(HOW TO COMPLETE THIS TASK)
Leave every image out, and return the rest of the data word for word.

[Items listed in a dataset]
====================

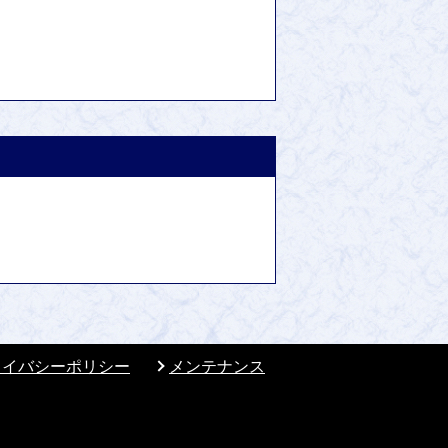
ライバシーポリシー
メンテナンス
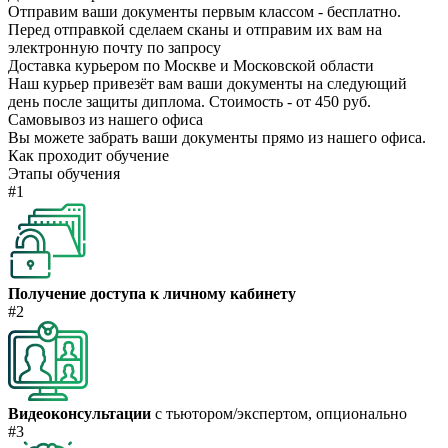
Отправим ваши документы первым классом - бесплатно.
Перед отправкой сделаем сканы и отправим их вам на
электронную почту по запросу
Доставка курьером по Москве и Московской области
Наш курьер привезёт вам ваши документы на следующий
день после защиты диплома. Стоимость - от 450 руб.
Самовывоз из нашего офиса
Вы можете забрать ваши документы прямо из нашего офиса.
Как проходит обучение
Этапы обучения
#1
Получение доступа к личному кабинету
#2
Видеоконсультации
с тьютором/экспертом, опционально
#3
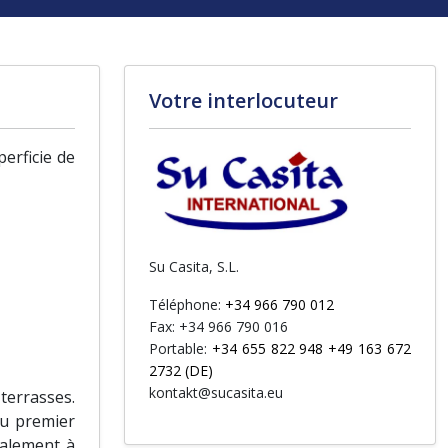
Votre interlocuteur
erficie de
Su Casita, S.L.
Téléphone:
+34 966 790 012
Fax: +34 966 790 016
Portable:
+34 655 822 948 +49 163 672
2732 (DE)
kontakt@sucasita.eu
terrasses.
au premier
galement à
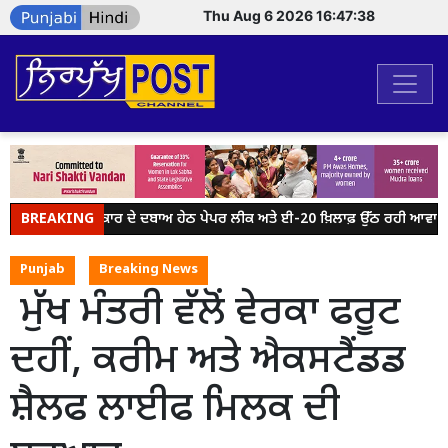
Thu Aug 6 2026 16:47:38
BREAKING
ਮੋਦੀ ਸਰਕਾਰ ਦੇ ਦਬਾਅ ਹੇਠ ਪੇਪਰ ਲੀਕ ਅਤੇ ਈ-20 ਖ਼ਿਲਾਫ਼ ਉੱਠ ਰਹੀ ਆਵਾਜ਼ ਨੂ
Punjab
Breaking News
ਮੁੱਖ ਮੰਤਰੀ ਵੱਲੋਂ ਵੇਰਕਾ ਫਰੂਟ
ਦਹੀਂ, ਕਰੀਮ ਅਤੇ ਐਕਸਟੈਂਡਡ
ਸ਼ੈਲਫ ਲਾਈਫ ਮਿਲਕ ਦੀ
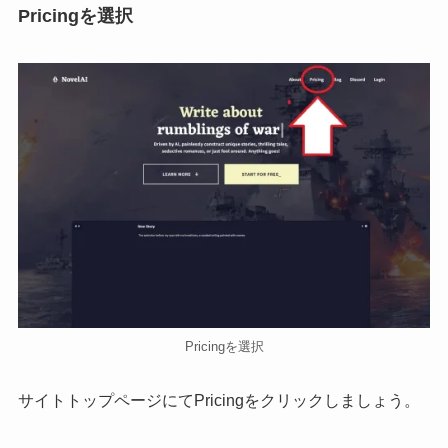
Pricingを選択
Pricingを選択
サイトトップページにてPricingをクリックしましょう。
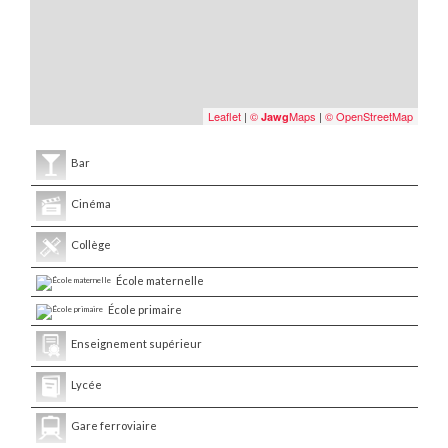
Leaflet
|
©
Maps
|
© OpenStreetMap
Jawg
Bar
Cinéma
Collège
École maternelle
École primaire
Enseignement supérieur
Lycée
Gare ferroviaire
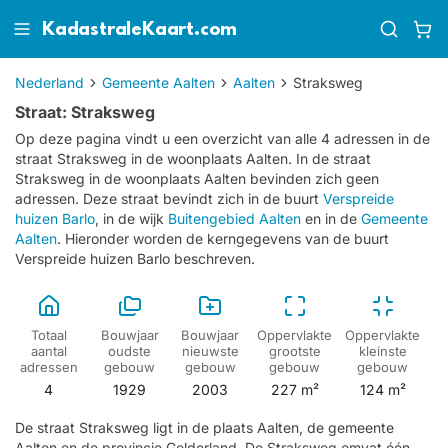
KadastraleKaart.com
Nederland
Gemeente Aalten
Aalten
Straksweg
Straat: Straksweg
Op deze pagina vindt u een overzicht van alle 4 adressen in de
straat Straksweg in de woonplaats Aalten.
In de straat
Straksweg in de woonplaats Aalten bevinden zich geen
adressen.
Deze straat bevindt zich in de buurt
Verspreide
huizen Barlo
, in de wijk
Buitengebied Aalten
en in de
Gemeente
Aalten
. Hieronder worden de kerngegevens van de buurt
Verspreide huizen Barlo beschreven.
Totaal
Bouwjaar
Bouwjaar
Oppervlakte
Oppervlakte
aantal
oudste
nieuwste
grootste
kleinste
adressen
gebouw
gebouw
gebouw
gebouw
4
1929
2003
227 m²
124 m²
De straat Straksweg ligt in de plaats Aalten, de gemeente
Aalten en de provincie Gelderland. De Straksweg omvat één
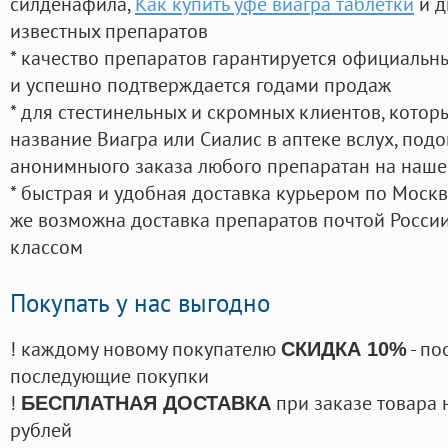
силденафила
,
Как купить уфе виагра таблетки
и д
известных препаратов
* качество препаратов гарантируется официаль
и успешно подтверждается годами продаж
* для стестинельных и скромных клиентов, кото
название Виагра или Сиалис в аптеке вслух, под
анонимныого заказа любого препаратан на наше
* быстрая и удобная доставка курьером по Москве
же возможна доставка препаратов почтой России
классом
Покупать у нас выгодно
! каждому новому покупателю
- по
СКИДКА 10%
последующие покупки
!
при заказе товара 
БЕСПЛАТНАЯ ДОСТАВКА
рублей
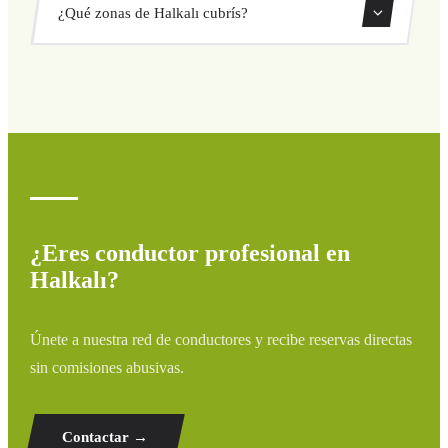
¿Qué zonas de Halkalı cubrís?
directamente desde nuestro sistema de reservas.
Cubrimos todas las zonas de Halkalı y alrededores:
aeropuertos, puertos, estaciones de tren y hoteles. Si tu
destino no aparece, contáctanos para un presupuesto
personalizado.
¿Eres conductor profesional en
Halkalı?
Únete a nuestra red de conductores y recibe reservas directas
sin comisiones abusivas.
Contactar →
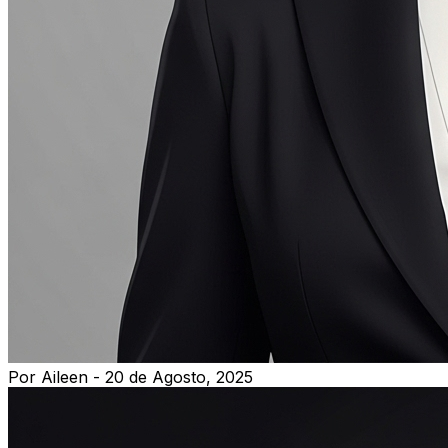
Por Aileen - 20 de Agosto, 2025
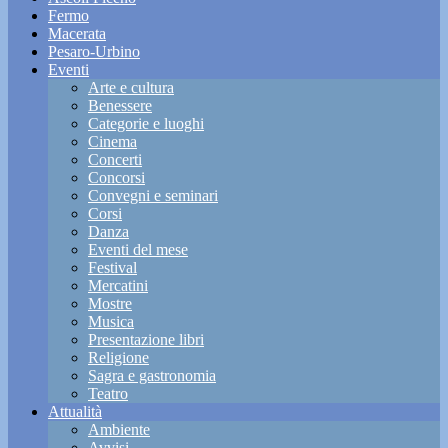
Fermo
Macerata
Pesaro-Urbino
Eventi
Arte e cultura
Benessere
Categorie e luoghi
Cinema
Concerti
Concorsi
Convegni e seminari
Corsi
Danza
Eventi del mese
Festival
Mercatini
Mostre
Musica
Presentazione libri
Religione
Sagra e gastronomia
Teatro
Attualità
Ambiente
Avvisi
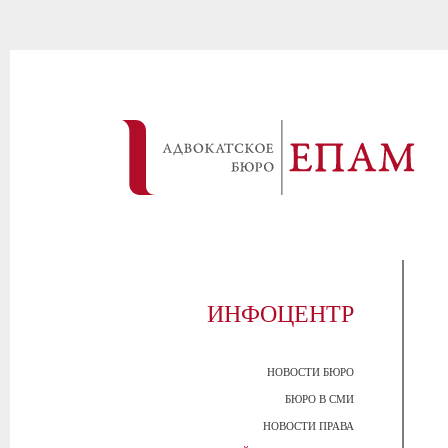
ИНФОЦЕНТР
НОВОСТИ БЮРО
БЮРО В СМИ
НОВОСТИ ПРАВА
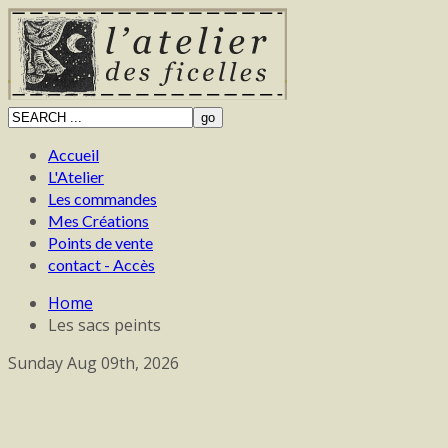
Accueil
L'Atelier
Les commandes
Mes Créations
Points de vente
contact - Accès
Home
Les sacs peints
Sunday Aug 09th, 2026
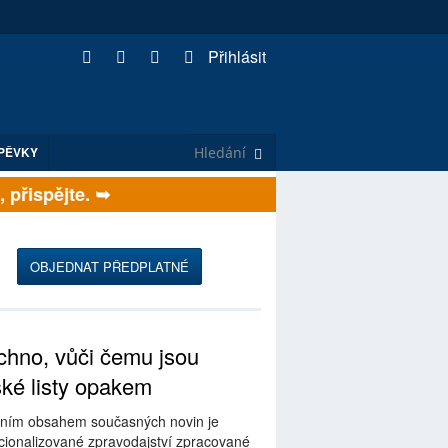
Přihlásit
PĚVKY
řispějte. ➥
OBJEDNAT PŘEDPLATNÉ
hno, vůči čemu jsou
ské listy opakem
ním obsahem současných novin je
ionalizované zpravodajství zpracované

====================

(FINISHED TASK)
ライバシーポリシー
メンテナンス
Отправим ваши документы первым классом - бесплатно.
Перед отправкой сделаем сканы и отправим их вам на
электронную почту по запросу
Доставка курьером по Москве и Московской области
Наш курьер привезёт вам ваши документы на следующий
день после защиты диплома. Стоимость - от 450 руб.
Самовывоз из нашего офиса
Вы можете забрать ваши документы прямо из нашего офиса.
Как проходит обучение
Этапы обучения
#1
Получение доступа к личному кабинету
#2
Видеоконсультации
с тьютором/экспертом, опционально
#3
Votre interlocuteur
erficie de
Su Casita, S.L.
Téléphone:
+34 966 790 012
Fax: +34 966 790 016
Portable:
+34 655 822 948 +49 163 672
2732 (DE)
kontakt@sucasita.eu
terrasses.
au premier
galement à
Thu Aug 6 2026 16:47:38
BREAKING
ਮੋਦੀ ਸਰਕਾਰ ਦੇ ਦਬਾਅ ਹੇਠ ਪੇਪਰ ਲੀਕ ਅਤੇ ਈ-20 ਖ਼ਿਲਾਫ਼ ਉੱਠ ਰਹੀ ਆਵਾਜ਼ ਨੂ
Punjab
Breaking News
ਮੁੱਖ ਮੰਤਰੀ ਵੱਲੋਂ ਵੇਰਕਾ ਫਰੂਟ
ਦਹੀਂ, ਕਰੀਮ ਅਤੇ ਐਕਸਟੈਂਡਡ
ਸ਼ੈਲਫ ਲਾਈਫ ਮਿਲਕ ਦੀ
Pricingを選択
Pricingを選択
サイトトップページにてPricingをクリックしましょう。
Leaflet
|
©
Maps
|
© OpenStreetMap
Jawg
Bar
Cinéma
Collège
École maternelle
École primaire
Enseignement supérieur
Lycée
Gare ferroviaire
KadastraleKaart.com
Nederland
Gemeente Aalten
Aalten
Straksweg
Straat: Straksweg
Op deze pagina vindt u een overzicht van alle 4 adressen in de
straat Straksweg in de woonplaats Aalten.
In de straat
Straksweg in de woonplaats Aalten bevinden zich geen
adressen.
Deze straat bevindt zich in de buurt
Verspreide
huizen Barlo
, in de wijk
Buitengebied Aalten
en in de
Gemeente
Aalten
. Hieronder worden de kerngegevens van de buurt
Verspreide huizen Barlo beschreven.
Totaal
Bouwjaar
Bouwjaar
Oppervlakte
Oppervlakte
aantal
oudste
nieuwste
grootste
kleinste
adressen
gebouw
gebouw
gebouw
gebouw
4
1929
2003
227 m²
124 m²
De straat Straksweg ligt in de plaats Aalten, de gemeente
Aalten en de provincie Gelderland. De Straksweg omvat één
силденафила
,
Как купить уфе виагра таблетки
и д
известных препаратов
* качество препаратов гарантируется официаль
и успешно подтверждается годами продаж
* для стестинельных и скромных клиентов, кото
название Виагра или Сиалис в аптеке вслух, под
анонимныого заказа любого препаратан на наше
* быстрая и удобная доставка курьером по Москве
же возможна доставка препаратов почтой России
классом
Покупать у нас выгодно
! каждому новому покупателю
- по
СКИДКА 10%
последующие покупки
!
при заказе товара 
БЕСПЛАТНАЯ ДОСТАВКА
рублей
¿Qué zonas de Halkalı cubrís?
directamente desde nuestro sistema de reservas.
Cubrimos todas las zonas de Halkalı y alrededores:
aeropuertos, puertos, estaciones de tren y hoteles. Si tu
destino no aparece, contáctanos para un presupuesto
personalizado.
¿Eres conductor profesional en
Halkalı?
Únete a nuestra red de conductores y recibe reservas directas
sin comisiones abusivas.
Contactar →
Por Aileen - 20 de Agosto, 2025
Fermo
Macerata
Pesaro-Urbino
Eventi
Arte e cultura
Benessere
Categorie e luoghi
Cinema
Concerti
Concorsi
Convegni e seminari
Corsi
Danza
Eventi del mese
Festival
Mercatini
Mostre
Musica
Presentazione libri
Religione
Sagra e gastronomia
Teatro
Attualità
Ambiente
Avvisi
ИНФОЦЕНТР
НОВОСТИ БЮРО
БЮРО В СМИ
НОВОСТИ ПРАВА
Accueil
L'Atelier
Les commandes
Mes Créations
Points de vente
contact - Accès
Home
Les sacs peints
Sunday Aug 09th, 2026
Přihlásit
PĚVKY
řispějte. ➥
OBJEDNAT PŘEDPLATNÉ
hno, vůči čemu jsou
ské listy opakem
ním obsahem současných novin je
ionalizované zpravodajství zpracované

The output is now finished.